1 files changed, 25 insertions, 11 deletions

diff --git a/iptables-test.py b/iptables-test.py
index 91c77e3d..4a587a29 100755
--- a/iptables-test.py
+++ b/iptables-test.py
@@ -73,9 +73,9 @@ def run_test(iptables, rule, rule_save, res, filename, lineno, netns):
     Executes an unit test. Returns the output of delete_rule().
 
     Parameters:
-    :param  iptables: string with the iptables command to execute
+    :param iptables: string with the iptables command to execute
     :param rule: string with iptables arguments for the rule to test
-    :param rule_save: string to find the rule in the output of iptables -save
+    :param rule_save: string to find the rule in the output of iptables-save
     :param res: expected result of the rule. Valid values: "OK", "FAIL"
     :param filename: name of the file tested (used for print_error purposes)

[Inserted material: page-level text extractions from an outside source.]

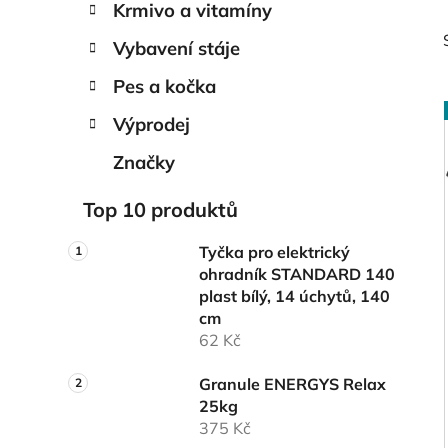
Krmivo a vitamíny
Vybavení stáje
Pes a kočka
Výprodej
Značky
i
Top 10 produktů
Tyčka pro elektrický
ohradník STANDARD 140
plast bílý, 14 úchytů, 140
cm
62 Kč
Granule ENERGYS Relax
25kg
375 Kč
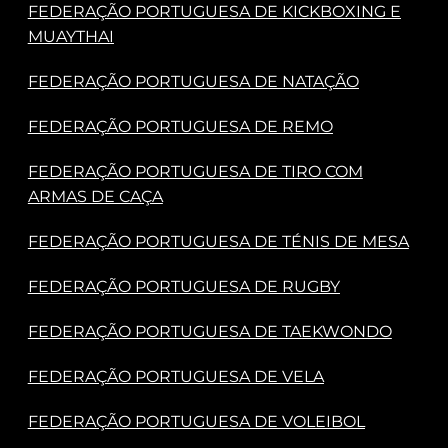
FEDERAÇÃO PORTUGUESA DE KICKBOXING E
MUAYTHAI
FEDERAÇÃO PORTUGUESA DE NATAÇÃO
FEDERAÇÃO PORTUGUESA DE REMO
FEDERAÇÃO PORTUGUESA DE TIRO COM
ARMAS DE CAÇA
FEDERAÇÃO PORTUGUESA DE TÉNIS DE MESA
FEDERAÇÃO PORTUGUESA DE RUGBY
FEDERAÇÃO PORTUGUESA DE TAEKWONDO
FEDERAÇÃO PORTUGUESA DE VELA
FEDERAÇÃO PORTUGUESA DE VOLEIBOL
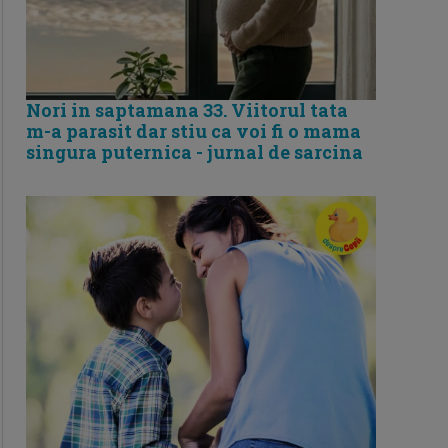
Nori in saptamana 33. Viitorul tata
m-a parasit dar stiu ca voi fi o mama
singura puternica - jurnal de sarcina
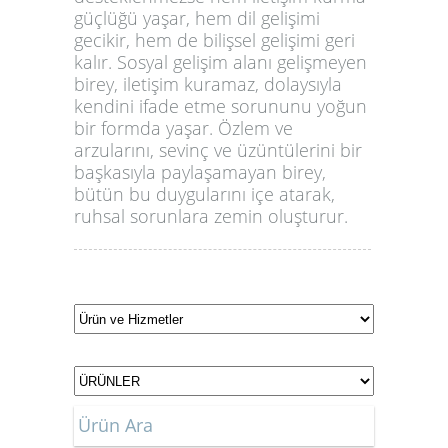
güçlüğü yaşar, hem dil gelişimi
gecikir, hem de bilişsel gelişimi geri
kalır. Sosyal gelişim alanı gelişmeyen
birey, iletişim kuramaz, dolaysıyla
kendini ifade etme sorununu yoğun
bir formda yaşar. Özlem ve
arzularını, sevinç ve üzüntülerini bir
başkasıyla paylaşamayan birey,
bütün bu duygularını içe atarak,
ruhsal sorunlara zemin oluşturur.
Ürün Ara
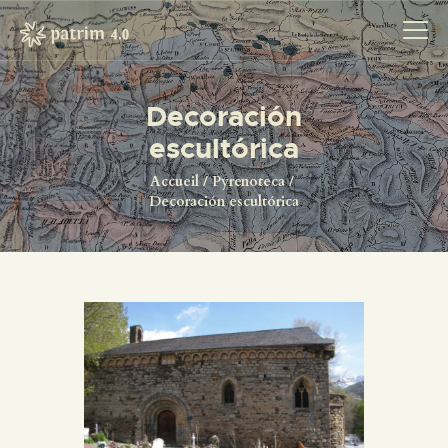
Decoración
escultórica
ACCUEIL
PYRENOTECA 4.0
Accueil
Pyrenoteca
Decoración escultórica
PROJECTS
LE RÉSEAU
CONTACTS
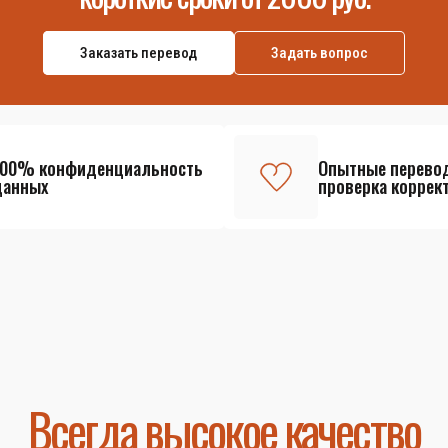
Заказать перевод
Задать вопрос
100% конфиденциальность
Опытные перево
данных
проверка коррек
Всегда высокое качество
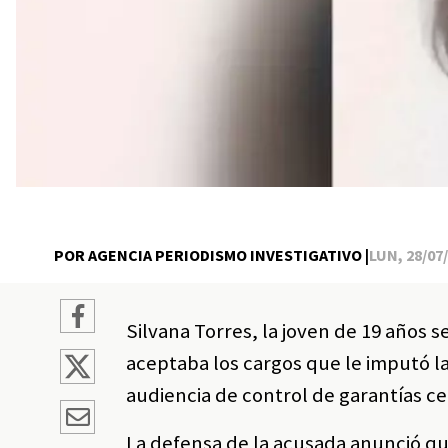
POR AGENCIA PERIODISMO INVESTIGATIVO |
LUN, 28/07/
Silvana Torres, la joven de 19 años s
aceptaba los cargos que le imputó la
audiencia de control de garantías c
La defensa de la acusada anunció qu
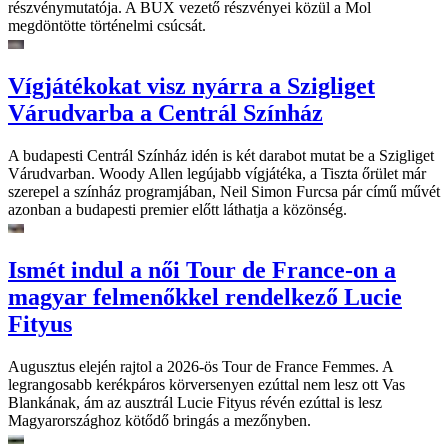
részvénymutatója. A BUX vezető részvényei közül a Mol
megdöntötte történelmi csúcsát.
Vígjátékokat visz nyárra a Szigliget
Várudvarba a Centrál Színház
A budapesti Centrál Színház idén is két darabot mutat be a Szigliget
Várudvarban. Woody Allen legújabb vígjátéka, a Tiszta őrület már
szerepel a színház programjában, Neil Simon Furcsa pár című művét
azonban a budapesti premier előtt láthatja a közönség.
Ismét indul a női Tour de France-on a
magyar felmenőkkel rendelkező Lucie
Fityus
Augusztus elején rajtol a 2026-ös Tour de France Femmes. A
legrangosabb kerékpáros körversenyen ezúttal nem lesz ott Vas
Blankának, ám az ausztrál Lucie Fityus révén ezúttal is lesz
Magyarországhoz kötődő bringás a mezőnyben.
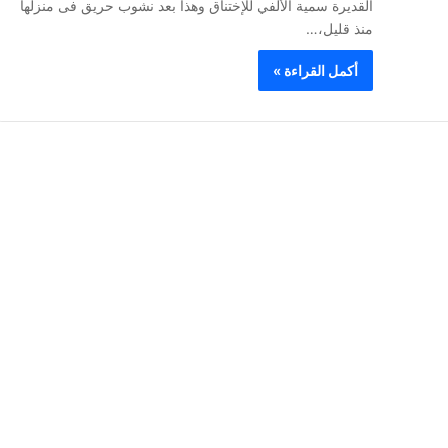
القديرة سمية الألفي للإختناق وهذا بعد نشوب حريق فى منزلها
منذ قليل،…
أكمل القراءة »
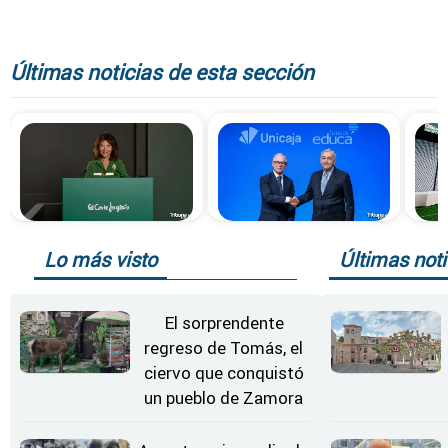
Últimas noticias de esta sección
Lo más visto
Últimas noti
El sorprendente
regreso de Tomás, el
ciervo que conquistó
un pueblo de Zamora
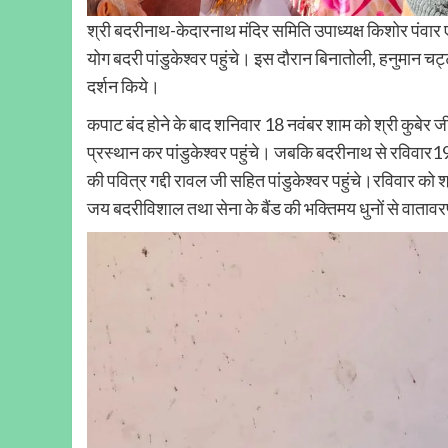
श्री बदरीनाथ-केदारनाथ मंदिर समिति उपाध्यक्ष किशोर पंवार ए
योग बदरी पांडुकेश्वर पहुंचे। इस दौरान बिनातोली, हनुमान चट्टी
दर्शन किये।
कपाट बंद होने के बाद शनिवार 18 नवंबर शाम को श्री कुबेर जी र
प्रस्थान कर पांडुकेश्वर पहुंचे। जबकि बदरीनाथ से रविवार19 
की पवित्र गद्दी रावल जी सहित पांडुकेश्वर पहुंचे।रविवार को श्री
जय बदरीविशाल तथा सेना के बैंड की भक्तिमय धुनों से वातावरण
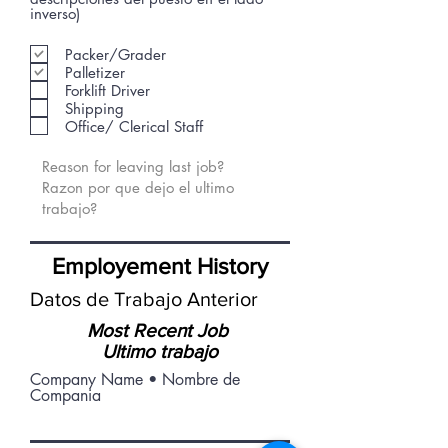
inverso)
Packer/Grader
Palletizer
Forklift Driver
Shipping
Office/ Clerical Staff
Employement History
Datos de Trabajo Anterior
Most Recent Job
Ultimo trabajo
Company Name • Nombre de
Compania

     :param lineno: line number being tested (used for print_error purposes)
@@ -92,7 +92,7 @@ def run_test(iptables, rule, rule_save, res, filename, lineno, netns):
     # report failed test
     #
     if ret:
-        if res == "OK":
+        if res != "FAIL":
             reason = "cannot load: " + cmd
             print_error(reason, filename, lineno)
             return -1
@@ -146,10 +146,20 @@ def run_test(iptables, rule, rule_save, res, filename, lineno, netns):
     # find the rule
     matching = out.find(rule_save.encode('utf-8'))
     if matching < 0:
-        reason = "cannot find: " + iptables + " -I " + rule
-        print_error(reason, filename, lineno)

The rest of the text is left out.